Rozczarowanie kibiców, bowiem Start przegrał i to w nie najlepszym stylu. Po pierwszej kwarcie lubelska drużyna wprawdzie prowadziła 31:26, ale potem inicjatywa należała już do gości, którzy utrzymywali kilkupunktową przewagę. W ostatniej kwarcie, na minutę i dwadzieścia pięć sekund przed zakończeniem rywalizacji, lubelski zespół zdołał zmniejszyć różnice do dwóch punktów, ale ostatnie sekundy meczu zdecydowanie należały do gości.
CZYTAJ: Małgorzata Hołub-Kowalik zostanie wyróżniona podczas gali Złote Kolce
Tak o przyczynach niepowodzenia mówił Roman Szymański:
– Bardzo źle graliśmy w obronie.

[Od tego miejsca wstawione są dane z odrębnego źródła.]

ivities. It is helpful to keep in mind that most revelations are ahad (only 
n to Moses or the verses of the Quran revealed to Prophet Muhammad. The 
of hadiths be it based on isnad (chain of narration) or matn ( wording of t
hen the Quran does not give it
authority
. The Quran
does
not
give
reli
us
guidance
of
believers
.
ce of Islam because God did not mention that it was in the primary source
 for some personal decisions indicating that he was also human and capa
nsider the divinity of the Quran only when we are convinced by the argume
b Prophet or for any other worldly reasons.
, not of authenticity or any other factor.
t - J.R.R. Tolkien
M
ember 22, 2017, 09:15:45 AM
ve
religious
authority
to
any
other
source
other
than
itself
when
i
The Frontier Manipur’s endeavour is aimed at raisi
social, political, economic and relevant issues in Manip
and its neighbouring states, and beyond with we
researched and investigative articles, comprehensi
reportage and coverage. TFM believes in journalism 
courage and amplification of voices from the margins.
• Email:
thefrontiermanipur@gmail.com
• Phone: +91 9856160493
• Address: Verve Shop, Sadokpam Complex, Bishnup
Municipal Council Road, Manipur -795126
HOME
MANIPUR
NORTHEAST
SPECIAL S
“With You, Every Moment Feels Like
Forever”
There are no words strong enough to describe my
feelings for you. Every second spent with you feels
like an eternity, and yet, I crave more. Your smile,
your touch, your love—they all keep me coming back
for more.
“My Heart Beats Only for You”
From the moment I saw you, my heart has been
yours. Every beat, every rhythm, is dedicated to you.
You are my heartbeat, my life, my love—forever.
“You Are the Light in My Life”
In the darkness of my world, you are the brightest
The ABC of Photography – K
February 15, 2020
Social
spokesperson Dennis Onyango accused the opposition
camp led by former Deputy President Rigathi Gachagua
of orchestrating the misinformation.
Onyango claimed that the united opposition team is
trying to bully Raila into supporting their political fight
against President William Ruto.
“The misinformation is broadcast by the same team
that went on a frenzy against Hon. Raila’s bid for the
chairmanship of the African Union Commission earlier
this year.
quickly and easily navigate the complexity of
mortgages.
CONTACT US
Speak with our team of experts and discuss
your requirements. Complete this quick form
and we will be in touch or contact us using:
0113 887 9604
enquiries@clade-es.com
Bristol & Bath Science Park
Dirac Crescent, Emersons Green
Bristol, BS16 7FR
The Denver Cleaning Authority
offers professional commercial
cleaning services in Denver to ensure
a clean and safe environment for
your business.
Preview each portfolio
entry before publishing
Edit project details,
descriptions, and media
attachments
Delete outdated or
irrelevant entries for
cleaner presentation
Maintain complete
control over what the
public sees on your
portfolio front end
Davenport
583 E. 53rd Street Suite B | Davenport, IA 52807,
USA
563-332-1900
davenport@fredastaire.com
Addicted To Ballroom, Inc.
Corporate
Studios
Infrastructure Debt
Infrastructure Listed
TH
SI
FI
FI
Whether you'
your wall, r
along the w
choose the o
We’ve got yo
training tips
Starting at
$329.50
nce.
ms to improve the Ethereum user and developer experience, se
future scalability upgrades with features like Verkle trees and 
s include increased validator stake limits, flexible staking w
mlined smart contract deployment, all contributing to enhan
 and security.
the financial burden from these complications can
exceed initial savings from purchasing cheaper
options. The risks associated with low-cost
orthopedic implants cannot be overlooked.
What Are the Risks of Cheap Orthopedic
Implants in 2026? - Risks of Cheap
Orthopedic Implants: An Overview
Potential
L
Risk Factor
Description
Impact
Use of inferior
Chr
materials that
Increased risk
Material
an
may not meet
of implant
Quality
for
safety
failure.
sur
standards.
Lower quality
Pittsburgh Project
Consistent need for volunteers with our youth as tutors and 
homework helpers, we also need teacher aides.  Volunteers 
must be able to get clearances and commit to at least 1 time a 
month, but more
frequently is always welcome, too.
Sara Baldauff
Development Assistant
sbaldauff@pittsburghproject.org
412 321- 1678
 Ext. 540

Straciliśmy 93 punkty. Jest to niedopuszczalne. U siebie kolejny taki mecz. Bez poprawy obrony nie odniesiemy zwycięstwa w tej lidze, bez dodatkowego zaangażowania każdego zawodnika. W tej lidze nie ma słabych przeciwników. Na każdy mecz trzeba wyjść koncentrowanym w stu procentach. Dzisiaj niestety nie pokazaliśmy nic szczególnego w obronie.
Najwięcej punktów dla gospodarzy zdobyli: Ousmane Drame 23, Courtney Ramey 14 i Emmanuel Lecomte 13.
Drugi mecz przegrany z rzędu, druga porażka na własnym boisku. Polski Cukier Start Lublin – Górnik Zamek Książ Wałbrzych 84:93.
W następnym meczu Start 24 października zmierzy się na wyjeździe z GTK Gliwice.